Here the sensitive attributes $$A$$ do not influence the model predictions $$\widehat{Y}$$. While this metric may deliver some valuable insights, it has been criticized in the past: As the TPR depends on the ground truth data, which may not be sufficiently unbiased itself, the equal opportunity metric may fail to identify unfair decisions (Barocas et al., 2017). Furthermore, by solely focusing on the TPR, this metric cannot capture the nature of all unfair decisions, e.g., consider what would happen if more unqualified applicants from one group than from the other are accepted (this would be reflected in the false-positive rate; FPR; defined analogously to the TPR).

Equalized odds (Hardt et al., 2016):

This metric alleviates some of the issues of equal opportunity by imposing the additional constraint of equal FPR across groups. In other words, equalized odds is satisfied if and only if model prediction $$\widehat{Y}$$ and sensitive attributes $$A$$ are independent conditional on the true label $$Y$$, a property that is called separation (Barocas et al., 2017). In our binary example, binary case when:

$$\begin{aligned}&P\left[\widehat{Y}_i=y \mid A_i = a, Y=y\right] = P\left[\widehat{Y}_j=y \mid A_j = b, Y_j=y\right],\\ &P\left[\widehat{Y}_i \neq y \mid A_i = a, Y=y\right] = P\left[\widehat{Y}_j \neq y \mid A_j = b, Y_j=y\right]\end{aligned} \forall y \in \{0, 1\}. \forall a, b. \forall i \neq j.$$

This metric addresses the aforementioned flaw of the equal opportunity criterion, by not only looking at the TPR, but also the FPR of the model. Still, it remains a problem that this fairness score is only as good as the available ground truth test data. If this data itself is biased, then fully equalized odds may not tell the whole story (Barocas et al., 2017). Despite this issue, the equal odds metric has proven its value in the famous example of the COMPAS algorithm that was used to predict the recidivism rate of criminal offenders. While the algorithm did predict equal TPR for Caucasians and African Americans, the FPR was almost twice as high for African Americans, resulting in several unjust sentences. While the equal opportunity metric cannot capture this unfair treatment, the equality of odds does so.

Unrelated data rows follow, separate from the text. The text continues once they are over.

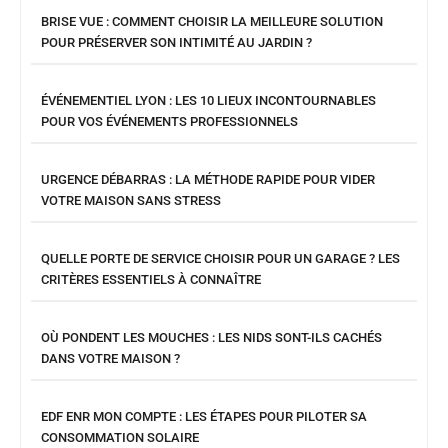
BRISE VUE : COMMENT CHOISIR LA MEILLEURE SOLUTION
POUR PRÉSERVER SON INTIMITÉ AU JARDIN ?
ÉVÉNEMENTIEL LYON : LES 10 LIEUX INCONTOURNABLES
POUR VOS ÉVÉNEMENTS PROFESSIONNELS
URGENCE DÉBARRAS : LA MÉTHODE RAPIDE POUR VIDER
VOTRE MAISON SANS STRESS
QUELLE PORTE DE SERVICE CHOISIR POUR UN GARAGE ? LES
CRITÈRES ESSENTIELS À CONNAÎTRE
OÙ PONDENT LES MOUCHES : LES NIDS SONT-ILS CACHÉS
DANS VOTRE MAISON ?
EDF ENR MON COMPTE : LES ÉTAPES POUR PILOTER SA
CONSOMMATION SOLAIRE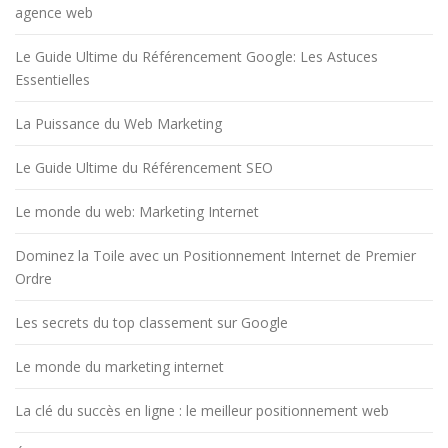
agence web
Le Guide Ultime du Référencement Google: Les Astuces
Essentielles
La Puissance du Web Marketing
Le Guide Ultime du Référencement SEO
Le monde du web: Marketing Internet
Dominez la Toile avec un Positionnement Internet de Premier
Ordre
Les secrets du top classement sur Google
Le monde du marketing internet
La clé du succès en ligne : le meilleur positionnement web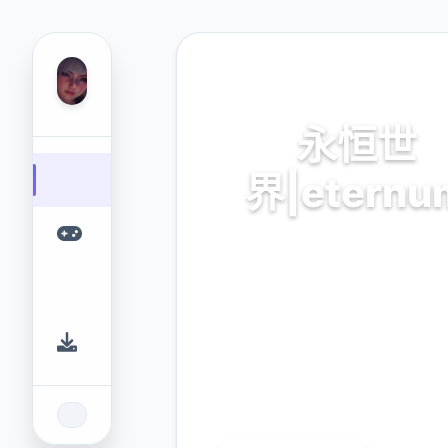
🧽 热门推荐
永恒世
界|eternu
永恒世界|eternum。专业
台，为您提供优质的游戏体
9.4
2.3M
评分
下载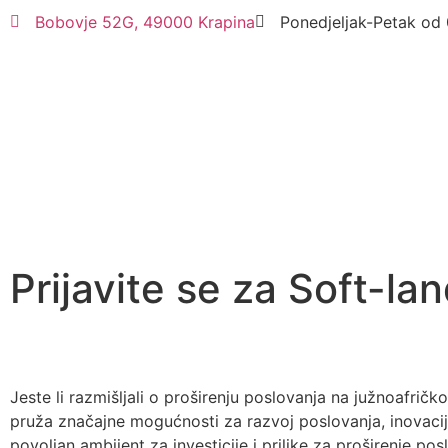
Bobovje 52G, 49000 Krapina
Ponedjeljak-Petak od 
Prijavite se za Soft-l
Jeste li razmišljali o proširenju poslovanja na južnoafri
pruža značajne mogućnosti za razvoj poslovanja, inovacija
povoljan ambijent za investicije i prilike za proširenje po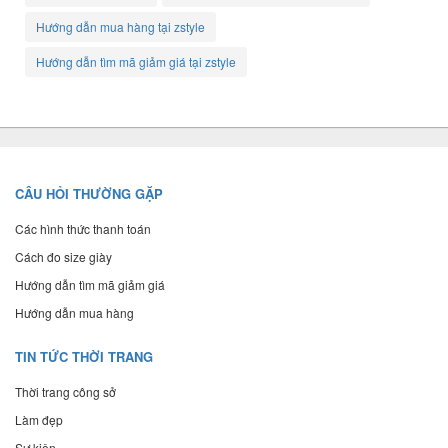
Hướng dẫn mua hàng tại zstyle
Hướng dẫn tìm mã giảm giá tại zstyle
CÂU HỎI THƯỜNG GẶP
Các hình thức thanh toán
Cách đo size giày
Hướng dẫn tìm mã giảm giá
Hướng dẫn mua hàng
TIN TỨC THỜI TRANG
Thời trang công sở
Làm đẹp
Sự kiện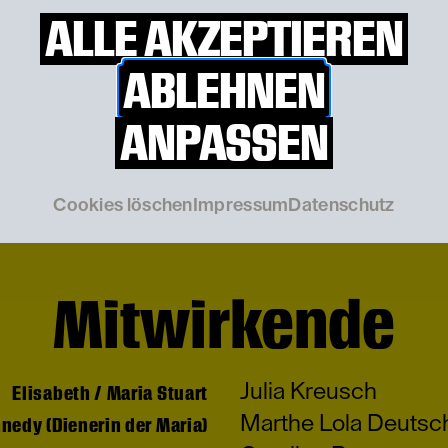
ALLE AKZEPTIEREN
ABLEHNEN
 Kreis
© Franzi Kreis
ANPASSEN
Cookies löschen
Impressum
Datenschutz
Mitwirkende
Julia Kreusch
Elisabeth / Maria Stuart
Marthe Lola Deuts
nedy (Dienerin der Maria)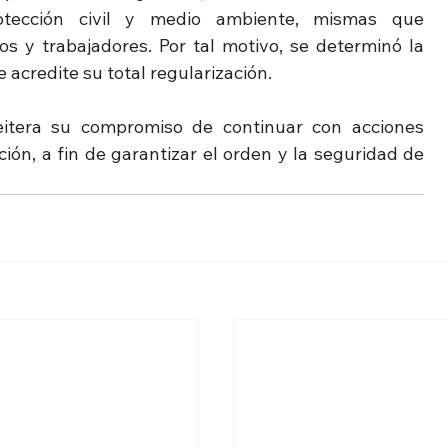
otección civil y medio ambiente, mismas que 
s y trabajadores. Por tal motivo, se determinó la 
acredite su total regularización.
eitera su compromiso de continuar con acciones 
ón, a fin de garantizar el orden y la seguridad de 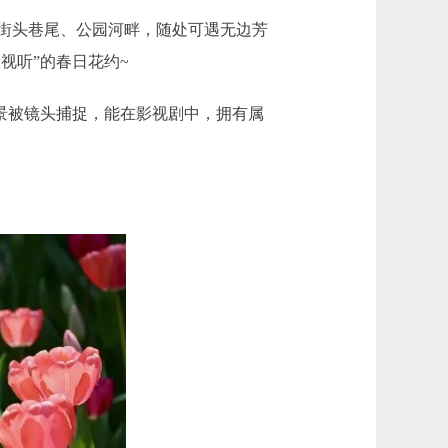
街头巷尾、公园河畔，随处可遇无边芳
视听”的春日花约~
景被镜头捕捉，能在影视剧中，拥有属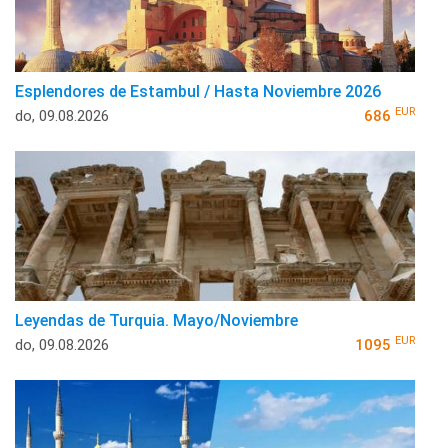
Esplendores de Estambul / Hasta Noviembre 2026
EUR
do, 09.08.2026
686
Leyendas de Turquia. Mayo/Noviembre
EUR
do, 09.08.2026
1095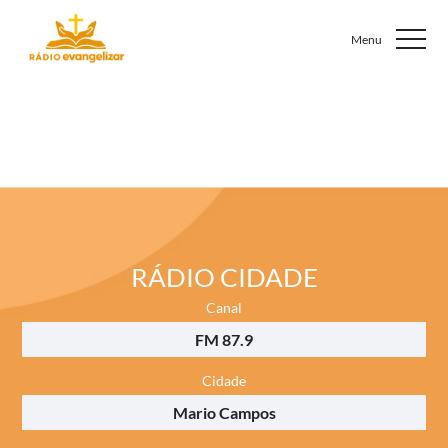
RÁDIO CIDADE
Canal
FM 87.9
Cidade
Mario Campos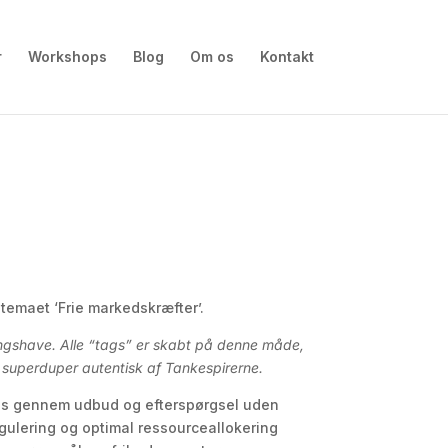
r
Workshops
Blog
Om os
Kontakt
 temaet ‘Frie markedskræfter’.
ongshave. Alle “tags” er skabt på denne måde,
t superduper autentisk af Tankespirerne.
mes gennem udbud og efterspørgsel uden
regulering og optimal ressourceallokering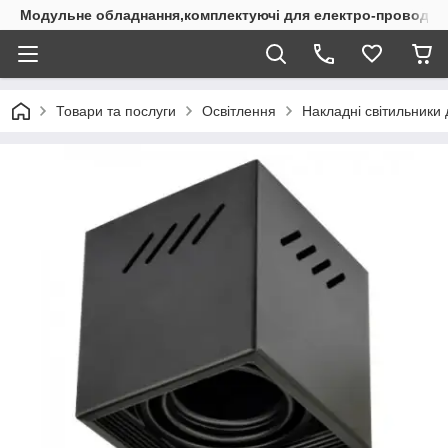
Модульне обладнання,комплектуючі для електро-проводки
Товари та послуги
Освітлення
Накладні світильники 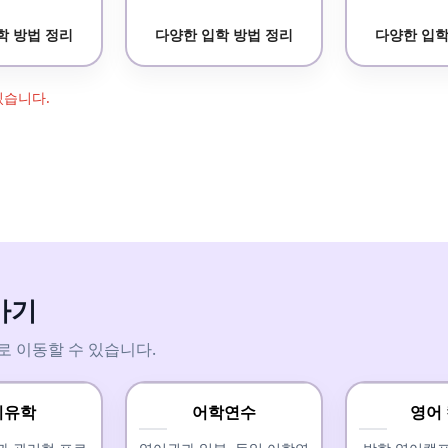
학 방법 정리
다양한 입학 방법 정리
다양한 입학
있습니다.
가기
로 이동할 수 있습니다.
기유학
어학연수
영어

Predictive rate parity (Chouldechova, 2017):

Predictive rate parity is achieved if the probability of a positive outcome given a positive prediction (if you are a statistician, you will know this under the name of positive predictive value) is equal across groups. This criterion is equivalent to requiring independence between $$Y$$ and $$A$$, conditioned on $$\widehat{Y}$$, which is also called sufficiency or calibration (Barocas et al., 2017). Intuitively speaking, this means that the proportion of positive predictions relative to the proportion of positive examples should be the same across all groups (Dawid, 1982; Caton & Haas, 2020). Mathematically speaking, this criterion can be formulated as:

$$\begin{aligned}&P\left[Y_i=y \mid A_i = a, \widehat{Y}=y\right] = P\left[Y_j=y \mid A_j = b, \widehat{Y}_j=y\right],\\ &P\left[Y_i \neq y \mid A_i = a, \widehat{Y}=y\right] = P\left[Y_j \neq y \mid A_j = b, \widehat{Y}_j=y\right]\end{aligned} \qquad \forall y \in \{0, 1\}. \forall a, b. \forall i \neq j.$$

In our example, predictive rate parity implies that, for privileged and unprivileged people, the probability of an applicant with a good predicted qualification score being competent should be the same. Figure 2 illustrates what happens when this criterion is violated: if we hired any applicants with a classifier score $$\geq 0.6$$, we would reject all applicants from unprivileged backgrounds, despite their high qualifications for the job. This example illustrates why predictive rate parity is an important fairness criterion. A further benefit of using this metric is that it is compatible with a classifier being optimal, i.e., if $$y=\hat{\rule{0ex}{2.2ex}\mkern-3mu y}$$, predictive parity follows directly (Barocas et al., 2017).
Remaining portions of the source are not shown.